I nodded. This was the language, the inner slang that was as familiar to me as the alphabet, though I never spoke it anymore. A skimmer was a psychic with no real powers who went for the easy money: the elderly, the naive who would be taken in by crystal balls and outdated spirit cabinet tricks. A showgirl was a psychic who did stage shows for profit. A psychic with any class never did a stage show. Never.

 

“That’s odd,” I said. “The second psychic.”

 

Davies lit her cigarette. “I know. I can’t think of why Gloria agreed to it. It certainly wasn’t the money. And I can’t think of why Fitz was so keen.”

 

“What did they want?” I asked, trying not to inhale the putrid smell of Davies’s homemade cigarette. I didn’t know where she got the habit—it wasn’t from her employer, who had smoked only the finest. “The clients. What was their story?”

 

“Grieving parents,” Davies said, waving dismissively. “Their only son died in the war. Felt a ghostly presence in the house and believed their son was returned to speak to them. Et cetera.”

 

I propped an elbow on my chair and rubbed my bottom lip, thinking. It was a simple setup I’d heard myself a hundred times since the war; Gloria, who specialized in communicating with soldiers, would have heard it almost every day. She could have had the grieving couple come to her flat and make contact there, as she had with every other client. Nothing about this enlightened me.

 

“Look,” Davies said. “I’m as torn up about this as anyone.
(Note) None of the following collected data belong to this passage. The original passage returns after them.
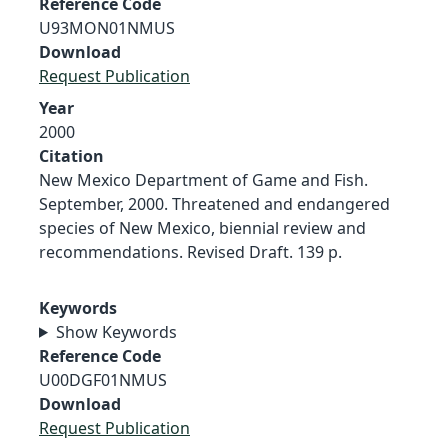
Reference Code
U93MON01NMUS
Download
Request Publication
Year
2000
Citation
New Mexico Department of Game and Fish.
September, 2000. Threatened and endangered
species of New Mexico, biennial review and
recommendations. Revised Draft. 139 p.
Keywords
Show Keywords
Reference Code
U00DGF01NMUS
Download
Request Publication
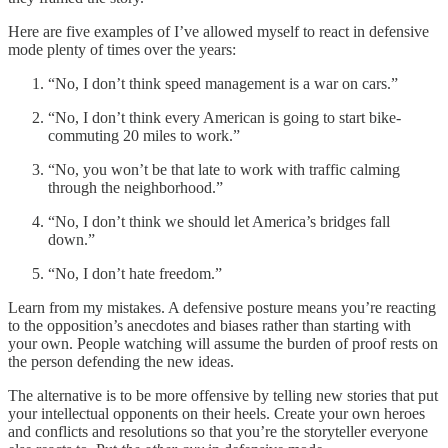
Here are five examples of I’ve allowed myself to react in defensive
mode plenty of times over the years:
“No, I don’t think speed management is a war on cars.”
“No, I don’t think every American is going to start bike-
commuting 20 miles to work.”
“No, you won’t be that late to work with traffic calming
through the neighborhood.”
“No, I don’t think we should let America’s bridges fall
down.”
“No, I don’t hate freedom.”
Learn from my mistakes. A defensive posture means you’re reacting
to the opposition’s anecdotes and biases rather than starting with
your own. People watching will assume the burden of proof rests on
the person defending the new ideas.
The alternative is to be more offensive by telling new stories that put
your intellectual opponents on their heels. Create your own heroes
and conflicts and resolutions so that you’re the storyteller everyone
Probably more. I loved her.” The cigarette drooped, the pain flitted across her face again, and for a second the angry facade dropped and she looked lonely. “I’m not one of those girls, you know, but I loved her. And aside from that, what am I going to do now? Where am I supposed to go?” She gestured briefly down to the housedress, the mules. “I’m hardly a candidate for finishing school, and Valentino isn’t going to sweep me away to the desert. I would do anything to go back in time. I mean it. But there was no stopping her when she set her mind to something.” Her voice cracked. “She told me everything would be fine.”